[Instructions for the task]:
Reproduce the lines below verbatim. Pictures are to be omitted.

[Dataset entries]:

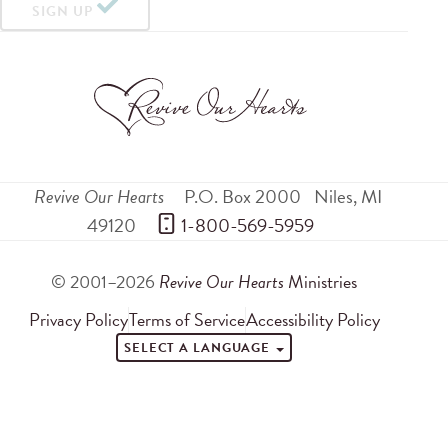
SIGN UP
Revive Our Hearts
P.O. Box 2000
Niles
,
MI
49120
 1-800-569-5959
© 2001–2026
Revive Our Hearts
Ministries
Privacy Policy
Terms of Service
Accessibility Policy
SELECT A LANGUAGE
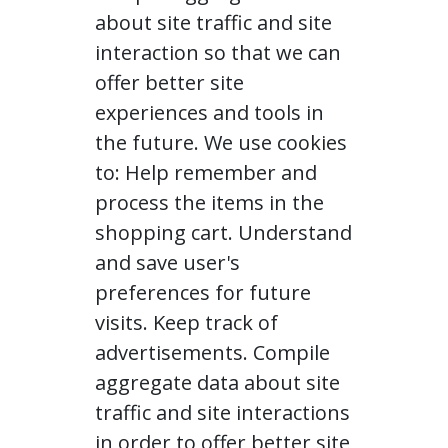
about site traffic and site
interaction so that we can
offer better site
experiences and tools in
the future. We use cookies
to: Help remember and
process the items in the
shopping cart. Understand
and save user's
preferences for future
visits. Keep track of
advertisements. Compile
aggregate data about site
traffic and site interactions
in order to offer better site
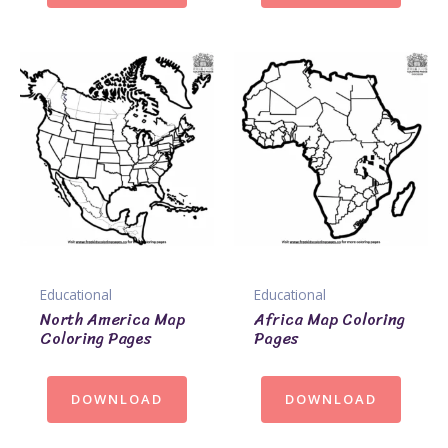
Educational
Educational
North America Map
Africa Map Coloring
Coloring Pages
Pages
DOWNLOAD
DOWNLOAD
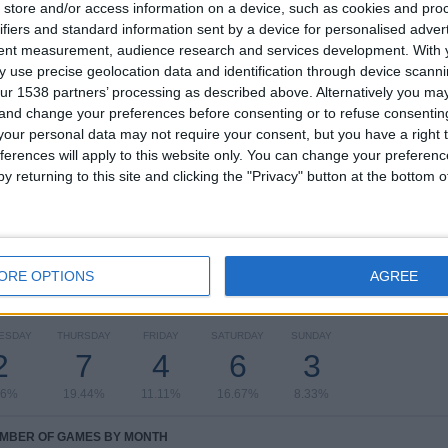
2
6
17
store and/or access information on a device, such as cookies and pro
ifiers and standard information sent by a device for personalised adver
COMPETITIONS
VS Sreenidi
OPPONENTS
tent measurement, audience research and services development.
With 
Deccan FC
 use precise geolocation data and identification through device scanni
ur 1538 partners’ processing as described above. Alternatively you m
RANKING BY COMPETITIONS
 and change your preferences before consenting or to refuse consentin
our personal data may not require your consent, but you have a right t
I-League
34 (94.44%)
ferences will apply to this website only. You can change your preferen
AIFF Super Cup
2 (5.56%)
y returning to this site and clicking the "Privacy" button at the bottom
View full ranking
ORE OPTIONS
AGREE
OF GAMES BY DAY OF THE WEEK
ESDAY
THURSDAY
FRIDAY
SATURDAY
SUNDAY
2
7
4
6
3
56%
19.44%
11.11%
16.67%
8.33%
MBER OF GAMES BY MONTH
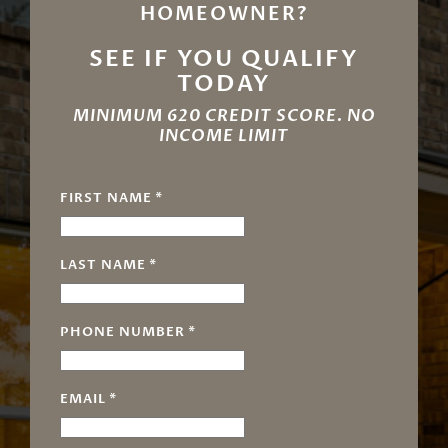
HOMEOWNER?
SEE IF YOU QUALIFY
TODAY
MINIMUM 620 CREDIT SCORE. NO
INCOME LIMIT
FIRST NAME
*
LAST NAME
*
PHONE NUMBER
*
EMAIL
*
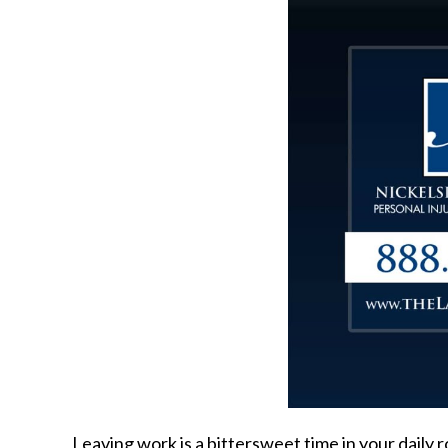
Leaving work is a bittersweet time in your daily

[Final answer]:
SIGN UP
Revive Our Hearts
P.O. Box 2000
Niles
,
MI
49120
 1-800-569-5959
© 2001–2026
Revive Our Hearts
Ministries
Privacy Policy
Terms of Service
Accessibility Policy
SELECT A LANGUAGE
about site traffic and site
interaction so that we can
offer better site
experiences and tools in
the future. We use cookies
to: Help remember and
process the items in the
shopping cart. Understand
and save user's
preferences for future
visits. Keep track of
advertisements. Compile
aggregate data about site
traffic and site interactions
in order to offer better site
Educational
Educational
North America Map
Africa Map Coloring
Coloring Pages
Pages
DOWNLOAD
DOWNLOAD
2
6
17
store and/or access information on a device, such as cookies and pro
ifiers and standard information sent by a device for personalised adver
COMPETITIONS
VS Sreenidi
OPPONENTS
tent measurement, audience research and services development.
With 
Deccan FC
 use precise geolocation data and identification through device scanni
ur 1538 partners’ processing as described above. Alternatively you m
RANKING BY COMPETITIONS
 and change your preferences before consenting or to refuse consentin
our personal data may not require your consent, but you have a right t
I-League
34 (94.44%)
ferences will apply to this website only. You can change your preferen
AIFF Super Cup
2 (5.56%)
y returning to this site and clicking the "Privacy" button at the bottom
View full ranking
ORE OPTIONS
AGREE
OF GAMES BY DAY OF THE WEEK
ESDAY
THURSDAY
FRIDAY
SATURDAY
SUNDAY
2
7
4
6
3
56%
19.44%
11.11%
16.67%
8.33%
MBER OF GAMES BY MONTH
HOMEOWNER?
SEE IF YOU QUALIFY
TODAY
MINIMUM 620 CREDIT SCORE. NO
INCOME LIMIT
FIRST NAME
*
LAST NAME
*
PHONE NUMBER
*
EMAIL
*
Leaving work is a bittersweet time in your daily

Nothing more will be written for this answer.